Models as Prediction Machines: How to Convert Confusing Coefficients Into Clear Quantities Psychological researchers usually make sense of regression models by interpreting coefficient estimates directly. This works well enough for simple linear models but is challenging for more complex models with, for example, categorical variables, interactions, nonlinearities, or hierarchical structures. Here, we introduce an alternative approach to making sense of statistical models. The central idea is to abstract away from the mechanics of estimation and to treat models as “counterfactual prediction machines,” which are subsequently queried to estimate quantities and conduct tests that matter substantively. This workflow is model-agnostic; it can be applied in consistent fashion to draw inferences from a wide range of models. We illustrate how to implement this workflow with the marginaleffects package, which supports more than 100 different classes of models in R and Python, and present two worked examples. These examples show how the workflow can be applied across designs (e.g., observational studies, randomized experiments) to answer different research questions (e.g., about associations, causal effects, effect heterogeneity) while facing various challenges (e.g., controlling for confounders in a flexible manner, modeling ordinal outcomes, and interpreting nonlinear models).
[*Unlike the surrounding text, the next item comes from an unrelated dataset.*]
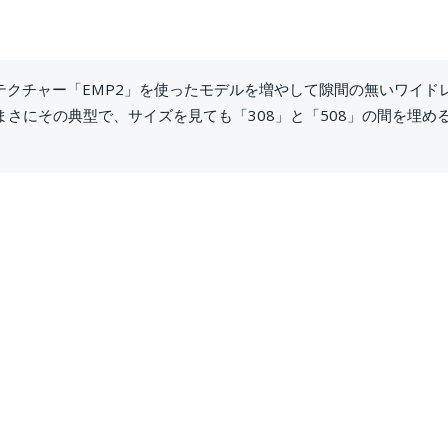
クチャー「EMP2」を使ったモデルを増やして隙間の無いワイド
まさにその典型で、サイズを見ても「308」と「508」の間を埋め
0172191533
PbUC88TxIC3d1ReuLkA?sub_confirmation=1
削除します。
Flowchart of a modeling workflow: first, select and fit a model suited to the research question; next, compute estimands (predictions, comparisons, slopes) with choices about unit-level vs. average estimates and scale; finally, perform statistical testing (uncertainty, null and equivalence tests). A side note contrasts this with a standard workflow that focuses directly on model coefficients.
I really enjoyed writing this one because marginaleffects just makes so much sense! It's a bit like with causal graphs -- a great tool to make sense of stuff, so why not teach it early on to make life a bit easier?